她觉得这次格外困乏疲惫,因此很快重新闭上眼睛,偷懒地等着被两个丫鬟拍响房门。
但是她突然意识到不同。
她猛地睁开眼,震惊地撑着身子坐起,不可置信地打量周围,床幔的样式、床顶的雕花、屋内的陈设,没有一样是她熟悉的那个闺阁模样。

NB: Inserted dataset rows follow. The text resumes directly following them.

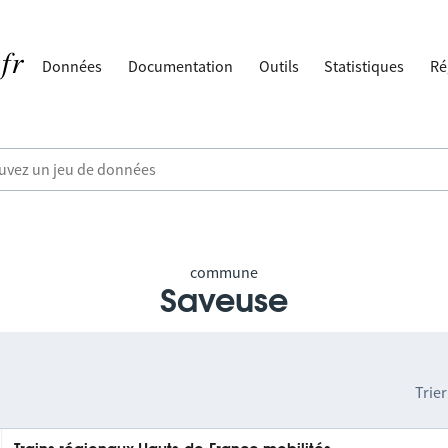
Données
Documentation
Outils
Statistiques
Ré
commune
Saveuse
Trier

还没等她反应过来怎么回事,身侧近在咫尺的地方,忽然传来一道温软的男声:
“娘子,你醒了?”
銮铃周身瞬间冻结,她僵硬地一寸寸转过头,发现庄清塬正躺在她旁边。
与她同床共枕,盖着同一床大红锦被。
銮铃混沌的脑子骤然清明。
她瞪大眼睛看着庄清塬,一时一个字也说不出来。
居然来到了第二天这个事实和躺在自己身边的庄清塬像两记同时炸开的惊雷,炸得她脑子都不知道该怎么转了。
现在是什么情况?
哦好像是终于来到第二天了。
庄清塬为什么在她床上?
哦他们成亲了。
他昨天不是给自己下药然后跑了吗?
哦后半夜他开完除魔大会就回来了。
比起她,庄清塬的神态自然多了,他支起上半身,眼神中漾着如水的温柔:“娘子,昨夜你喝了酒便醉了,我只好将你抱到床上,熄灯和你一同休息了,你现在有觉得好些了吗?”
装。
得益于无数次循环,銮铃已经看穿了他。
他在装。
他虽然外表与平常无异,但是望向銮铃的眼神深处,必然是带着试探和探究的。
他得确保銮铃昨夜有没有发现他不在了,确保銮铃会不会信他这套说辞。
好一对同床异梦各怀鬼胎的新婚夫妻。
“嗯,我向来不胜酒力,一杯就会醉,庄大哥,昨晚叫你见笑了。”銮铃也迅速组织好语言。
“昨夜明明都改口了,怎么现在还叫庄大哥?”庄清塬笑着追问。
“我…我还不太习惯嘛,庄大哥,你也还是叫我銮铃就好。”
“好,以后会慢慢习惯的。”庄清塬态度十分自然地掀开被子走下床,一边穿外衣一边道,“今天我们得早起,过会儿还要给父母敬茶。”
指尖捻着最后一颗衣扣扣好,他看向銮铃,语气里带着体贴:“还有时间,你还要再休息一会儿吗?我先去外面洗漱了。”